Will Donald Trump save or sink the Republican Party?
Dispirited by their failure to unite — and in despair over two terms of a Republican president whose initiatives frustrated if not horrified them and whose appeal befuddled them— the Democrats created Super Tuesday in 1988 so they could climb behind a consensus candidate and present a moderate face to the country. More than a quarter century later, the Republicans are experiencing the same despair over a president of the opposite party and, in the wake of Super Tuesday 2016, are suffering the same lack of unity — but they are on the verge of selecting a nominee who is anything but moderate.
As Donald J. Trump continues what seems a relentless march toward the GOP presidential nomination, there is great unease, even panic, in a party that a century ago was content to choose its nominee in the fabled smokefilled room of Chicago’s Blackstone Hotel. It now must come to grips with the notion that it is being taken over by a force it did not anticipate expressing views it does not embrace in a rancorous rhetoric it does not countenance.
In creating a political movement with perhaps only one precedent in American history— the 1896 takeover of the Democratic Party by flotsam of the Populist Party to the soundtrack of the intoxicating rhetoric of prairie preacher and dreamer William Jennings Bryan — Trump has remade the party even as he has sundered it.

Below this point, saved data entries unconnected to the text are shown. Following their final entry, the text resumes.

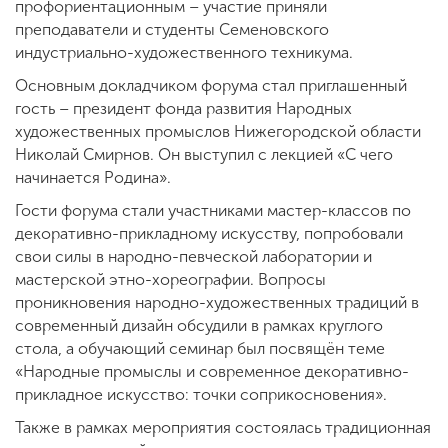
профориентационным – участие приняли
преподаватели и студенты Семеновского
индустриально-художественного техникума.
Основным докладчиком форума стал приглашенный
гость – президент фонда развития Народных
художественных промыслов Нижегородской области
Николай Смирнов. Он выступил с лекцией «С чего
начинается Родина».
Гости форума стали участниками мастер-классов по
декоративно-прикладному искусству, попробовали
свои силы в народно-певческой лаборатории и
мастерской этно-хореографии. Вопросы
проникновения народно-художественных традиций в
современный дизайн обсудили в рамках круглого
стола, а обучающий семинар был посвящён теме
«Народные промыслы и современное декоративно-
прикладное искусство: точки соприкосновения».
Также в рамках мероприятия состоялась традиционная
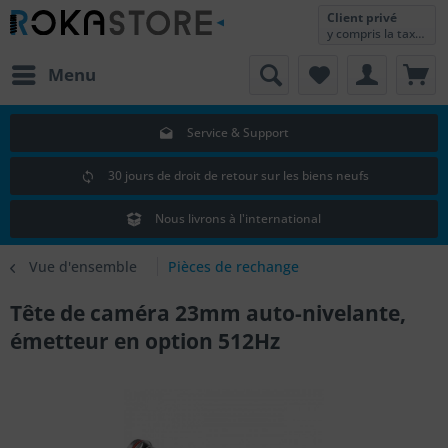
Client privé
y compris la taxe sur la valeur ajoutée
Menu
Service & Support
30 jours de droit de retour sur les biens neufs
Nous livrons à l'international
Vue d'ensemble
Pièces de rechange
Tête de caméra 23mm auto-nivelante,
émetteur en option 512Hz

Since the Rev. Pat Robertson promised, or threatened, 28 years ago to bring a new cadre of religious conservatives into the staid old party of Robert Taft in the Senate and Gerald Ford in the House, Republicans have been remaking themselves. The Robertson right was succeeded by the insurrectionists of the Newt Gingrich era and then by the interventionists of the George W. Bush era.

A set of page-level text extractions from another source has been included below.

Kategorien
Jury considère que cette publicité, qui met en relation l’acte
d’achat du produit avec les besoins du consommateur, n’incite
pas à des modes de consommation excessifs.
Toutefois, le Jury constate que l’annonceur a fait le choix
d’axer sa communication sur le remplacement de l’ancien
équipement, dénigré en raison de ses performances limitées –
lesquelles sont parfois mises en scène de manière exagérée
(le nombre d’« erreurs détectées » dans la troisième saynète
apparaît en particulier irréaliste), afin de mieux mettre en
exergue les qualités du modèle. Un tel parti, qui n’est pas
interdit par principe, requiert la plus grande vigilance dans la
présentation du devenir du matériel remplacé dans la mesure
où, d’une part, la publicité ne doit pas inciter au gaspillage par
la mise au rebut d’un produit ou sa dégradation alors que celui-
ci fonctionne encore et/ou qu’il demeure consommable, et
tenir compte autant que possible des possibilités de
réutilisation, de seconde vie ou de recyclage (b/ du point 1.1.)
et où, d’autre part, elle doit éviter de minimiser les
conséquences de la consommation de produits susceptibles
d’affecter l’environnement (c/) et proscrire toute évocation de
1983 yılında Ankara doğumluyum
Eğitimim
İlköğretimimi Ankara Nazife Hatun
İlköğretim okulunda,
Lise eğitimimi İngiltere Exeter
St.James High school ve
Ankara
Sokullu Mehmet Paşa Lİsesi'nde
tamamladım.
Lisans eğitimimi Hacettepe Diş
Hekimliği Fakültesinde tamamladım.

Now the transformation is reaching a new phase. Trump Republicans have pushed aside the Madison Avenue Republicans, the Main Street Republicans and the Wall Street Republicans. They have trampled the Rotary Club Republicans and the country club Republicans. They have mounted an assault on the Senate Republicans and the sensible-center Republicans.
With astonishing unity, the Trump Republicans have split the Republican Party and created a crisis of the Old Order, a phrase that historian Arthur M. Schlesinger Jr. applied to what happened to the Democrats, and to the country, from 1919 to 1933.

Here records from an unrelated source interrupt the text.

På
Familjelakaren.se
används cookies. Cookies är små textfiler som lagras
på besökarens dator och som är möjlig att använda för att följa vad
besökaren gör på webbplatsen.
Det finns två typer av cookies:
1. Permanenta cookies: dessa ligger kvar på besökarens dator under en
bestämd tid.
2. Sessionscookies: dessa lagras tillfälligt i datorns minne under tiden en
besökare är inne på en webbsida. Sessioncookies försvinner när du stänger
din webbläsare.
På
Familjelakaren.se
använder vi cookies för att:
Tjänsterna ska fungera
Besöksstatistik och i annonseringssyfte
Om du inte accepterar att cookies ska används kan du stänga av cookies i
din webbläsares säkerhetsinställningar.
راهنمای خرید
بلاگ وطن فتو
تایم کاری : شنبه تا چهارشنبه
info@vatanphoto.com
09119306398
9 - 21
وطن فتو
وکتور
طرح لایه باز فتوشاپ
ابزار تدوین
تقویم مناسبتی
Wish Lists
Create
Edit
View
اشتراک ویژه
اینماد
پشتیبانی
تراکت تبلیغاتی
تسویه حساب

Trump throws rhetorical rocks while the party he dominates contemplates its legacy at Plymouth Rock. Trump boasts of his achievements, while the party whose nomination he seeks recalls its antipathy to boasting. Trump sketches a bold, primary color future for a party that once prospered with platforms printed in muted tones by men in gray woolen suits. Trump speaks in Allen Ginsberg howls in a party that, in the very year that the beat-generation poet released his book of the same name, spoke in Dwight Eisenhower whispers.
This is a cultural conflict for the ages, reflecting the cultural conflict of the age.
“This is a new phenomenon,” says Michael Haselswerdt, a political scientist at Canisius College in Buffalo. “The political culture used to be insulated from the broader culture. Now the entertainment element is intruding on the political world. We have reality TV in politics.”
The reality of that intrusion is only now being recognized by the feudal overlords of the Republican Party, who are struggling to regain their suzerainty in a political world they hardly recognize.
They recognize the mathematics of the situation, however, with Trump on a glide path to a nomination they hoped to confer quietly on former Gov. Jeb Bush of Florida or another mainstream figure — a governor, perhaps, who knew how to deal with budgets and knew the difference between a line-item budget and drawing a line in the sand.